L’INPS, con la circolare n. 60 del 21 maggio 2026, informa che, con deliberazione del Consiglio di Amministrazione dell’INPS n. 20 del 25 febbraio 2026, è stato approvato il “Regolamento di disciplina della dilazione del pagamento dei debiti per contributi e accessori di legge”, adottato ai sensi del decreto del Ministro del Lavoro del 24 ottobre 2025, con il quale sono stati definiti i casi in cui l’Istituto può consentire il pagamento rateale dei debiti per contributi e accessori di legge a esso dovuti, non affidati per il recupero agli agenti della riscossione, fino a un numero massimo di 60 rate mensili.
Il Regolamento si applica alle domande di dilazione presentate a partire dal 21 maggio 2026.
La medesima disciplina, nella logica di maggiore favore nei confronti del contribuente, si applica anche alle domande di dilazione presentate a partire dal 12 gennaio 2025 e ancora in corso alla data del 21 maggio 2026, per le quali il debitore può richiedere altresì la rideterminazione del numero di rate.

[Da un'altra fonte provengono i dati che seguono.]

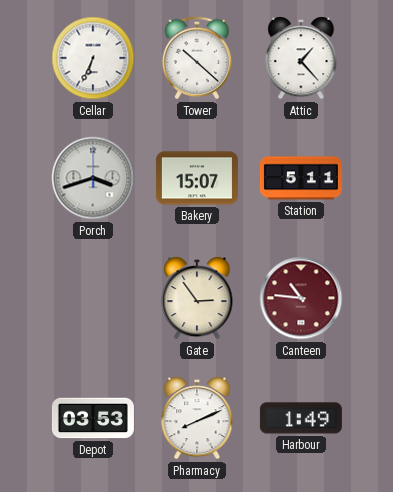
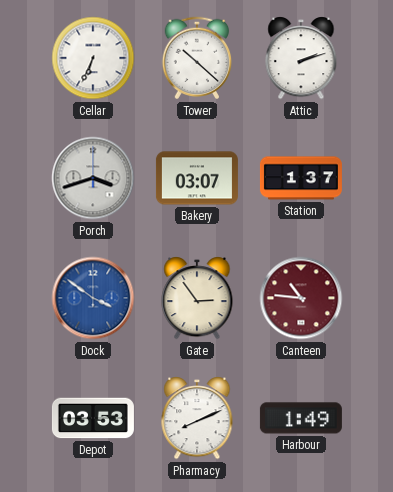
Attic: 1:23 -> 2:12
Bakery: 15:07 -> 03:07
Station: 5:11 -> 1:37
Dock: none -> 3:51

In tale ultima ipotesi, il debitore deve produrre, entro il termine di 30 giorni dal 21 maggio 2026, apposita “istanza di rideterminazione del numero delle rate della dilazione in corso”. L’istanza dovrà essere inviata tramite il “Cassetto Previdenziale del Contribuente”, attraverso il quale è necessario creare un’apposita richiesta di “Comunicazione Bidirezionale”, selezionando preventivamente la posizione contributiva interessata e scegliendo nell’oggetto l’opzione “Recupero del Credito” e “Dilazioni Amministrative”. Nella richiesta, a testo libero, dovranno essere specificati la data della domanda di dilazione in corso della quale si chiede la rideterminazione del numero delle rate, il nuovo numero di rate in cui rideterminare il piano e le Gestioni coinvolte.